On the other hand being unthankful is actually one of the few ways we offend our normally loving, kind and generous Heavenly Father.  Consider what he has done for us:

            Verily I say, that inasmuch as ye do this, the fulness of the earth is yours, the beasts of the field and the fowls of the air, and that which climbeth upon the trees and walketh upon the earth;

            Yea, and the herb, and the good things which come of the earth, whether for food or for raiment, or for houses, or for barns, or for orchards, or for gardens, or for vineyards;

            Yea, all things which come of the earth, in the season thereof, are made for the benefit and the use of man, both to please the eye and to gladden the heart;

            Yea, for food and for raiment, for taste and for smell, to strengthen the body and to enliven the soul.

            And it pleaseth God that he hath given all these things unto man; for unto this end were they made to be used, with judgment, not to excess, neither by extortion” (D&C 59:16-20)

Therefore it is easy to see why our being ungrateful is so offensive to Him: “And in nothing doth man offend God, or against none is his wrath kindled, save those who confess not his hand in all things, and obey not his commandments.”  (D&C 59:21)
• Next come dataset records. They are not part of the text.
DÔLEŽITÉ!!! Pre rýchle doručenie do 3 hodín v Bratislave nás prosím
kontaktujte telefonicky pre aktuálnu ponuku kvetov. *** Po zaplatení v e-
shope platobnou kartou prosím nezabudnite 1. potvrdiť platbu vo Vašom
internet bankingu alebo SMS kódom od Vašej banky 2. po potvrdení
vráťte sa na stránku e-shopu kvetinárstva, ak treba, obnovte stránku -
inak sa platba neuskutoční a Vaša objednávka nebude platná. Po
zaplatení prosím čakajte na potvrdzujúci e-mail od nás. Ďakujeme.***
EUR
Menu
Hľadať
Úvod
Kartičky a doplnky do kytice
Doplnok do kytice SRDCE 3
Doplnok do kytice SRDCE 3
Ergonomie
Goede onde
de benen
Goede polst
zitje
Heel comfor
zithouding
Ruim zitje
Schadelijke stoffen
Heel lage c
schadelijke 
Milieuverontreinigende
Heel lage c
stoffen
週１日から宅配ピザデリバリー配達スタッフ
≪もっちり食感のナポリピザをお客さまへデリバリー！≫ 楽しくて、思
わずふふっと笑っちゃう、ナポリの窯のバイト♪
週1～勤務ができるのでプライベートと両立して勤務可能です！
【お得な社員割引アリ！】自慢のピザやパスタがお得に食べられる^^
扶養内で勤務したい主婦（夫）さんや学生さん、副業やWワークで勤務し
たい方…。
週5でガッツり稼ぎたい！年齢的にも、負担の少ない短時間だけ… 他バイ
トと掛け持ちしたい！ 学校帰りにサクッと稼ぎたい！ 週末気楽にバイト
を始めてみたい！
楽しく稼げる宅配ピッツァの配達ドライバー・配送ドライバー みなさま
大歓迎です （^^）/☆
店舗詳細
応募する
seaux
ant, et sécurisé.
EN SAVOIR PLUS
The Apostle Paul taught a great truth about a key blessing of gratitude, “I have learned, in whatsoever state I am, therewith to be content. I know both how to be abased and how to abound: everywhere and in all things I am instructed both to be full and to be hungry, both to abound and to suffer need.” (Philippians 4:11-12). Further, “But godliness with contentment is great gain. For we brought nothing into this world, and it is certain we can carry nothing out.” (I Tim 6:6-7)
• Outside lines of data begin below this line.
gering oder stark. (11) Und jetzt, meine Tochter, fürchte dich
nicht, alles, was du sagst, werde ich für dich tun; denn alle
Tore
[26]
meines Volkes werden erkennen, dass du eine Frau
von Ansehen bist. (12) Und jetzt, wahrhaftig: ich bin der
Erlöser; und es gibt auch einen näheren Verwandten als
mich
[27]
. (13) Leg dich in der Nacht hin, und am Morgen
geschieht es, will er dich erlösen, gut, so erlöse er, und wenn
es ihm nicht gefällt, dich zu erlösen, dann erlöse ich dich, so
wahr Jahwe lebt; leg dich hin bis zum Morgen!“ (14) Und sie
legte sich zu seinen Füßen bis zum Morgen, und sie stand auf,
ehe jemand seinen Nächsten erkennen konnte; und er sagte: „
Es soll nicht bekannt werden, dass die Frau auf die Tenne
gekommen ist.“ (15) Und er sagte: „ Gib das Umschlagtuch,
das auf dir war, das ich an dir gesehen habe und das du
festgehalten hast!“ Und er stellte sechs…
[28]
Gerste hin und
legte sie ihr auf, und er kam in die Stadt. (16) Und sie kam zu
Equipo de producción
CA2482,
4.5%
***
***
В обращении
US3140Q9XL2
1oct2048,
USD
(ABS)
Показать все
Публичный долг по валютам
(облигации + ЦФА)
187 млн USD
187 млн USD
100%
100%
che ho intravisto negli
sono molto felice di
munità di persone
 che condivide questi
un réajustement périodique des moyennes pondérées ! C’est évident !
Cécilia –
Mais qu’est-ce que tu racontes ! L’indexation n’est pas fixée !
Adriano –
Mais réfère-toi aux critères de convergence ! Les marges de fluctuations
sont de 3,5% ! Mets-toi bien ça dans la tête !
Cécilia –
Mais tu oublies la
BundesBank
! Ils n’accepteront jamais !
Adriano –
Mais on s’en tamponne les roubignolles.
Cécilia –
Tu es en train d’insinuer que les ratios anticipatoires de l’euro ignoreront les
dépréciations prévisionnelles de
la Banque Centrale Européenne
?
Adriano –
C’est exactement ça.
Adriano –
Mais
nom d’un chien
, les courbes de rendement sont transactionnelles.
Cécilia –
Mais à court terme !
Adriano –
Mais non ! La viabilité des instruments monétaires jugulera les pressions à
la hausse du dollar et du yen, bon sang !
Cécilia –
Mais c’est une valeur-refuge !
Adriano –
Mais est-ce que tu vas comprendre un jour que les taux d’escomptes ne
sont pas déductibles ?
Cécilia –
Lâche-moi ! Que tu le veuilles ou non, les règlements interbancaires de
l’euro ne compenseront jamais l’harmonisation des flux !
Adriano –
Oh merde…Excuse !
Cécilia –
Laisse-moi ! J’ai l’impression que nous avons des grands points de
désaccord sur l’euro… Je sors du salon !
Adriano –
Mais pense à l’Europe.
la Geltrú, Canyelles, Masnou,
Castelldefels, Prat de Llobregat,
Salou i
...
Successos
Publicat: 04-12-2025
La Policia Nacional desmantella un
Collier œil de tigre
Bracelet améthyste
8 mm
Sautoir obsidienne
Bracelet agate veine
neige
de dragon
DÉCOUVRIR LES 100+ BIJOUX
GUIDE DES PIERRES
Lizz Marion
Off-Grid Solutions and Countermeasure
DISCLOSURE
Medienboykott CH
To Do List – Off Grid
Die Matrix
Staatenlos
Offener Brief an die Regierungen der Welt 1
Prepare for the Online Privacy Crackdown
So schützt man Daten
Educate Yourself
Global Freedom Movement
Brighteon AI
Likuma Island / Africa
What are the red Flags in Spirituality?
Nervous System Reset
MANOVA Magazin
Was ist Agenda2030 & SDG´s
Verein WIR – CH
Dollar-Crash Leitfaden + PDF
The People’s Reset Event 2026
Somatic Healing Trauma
Alma reminded himself that “I ought to be content with the things the Lord hath allotted to me.” (Alma 29:3)

Our daughter, Rachel, made a pillow for Sister Ellis with a cross-stitched message: “Gratitude turns what we have into enough”. In fact, as you think about it, it is not what we have that makes us unhappy; it is what we perceive we don’t have. Gratitude is clearly a key to happiness regardless of our circumstances.

The scriptures clearly direct us to be thankful: Be ye thankful (Col 3:15), live in thanksgiving daily (Alma 34:38), ye must give thanks unto God (D&C 42:32), and in everything give thanks (D&C 98:1; 1 Thes 5:18).

May we enjoy peace, contentment, humility and happiness as we choose each day to be grateful.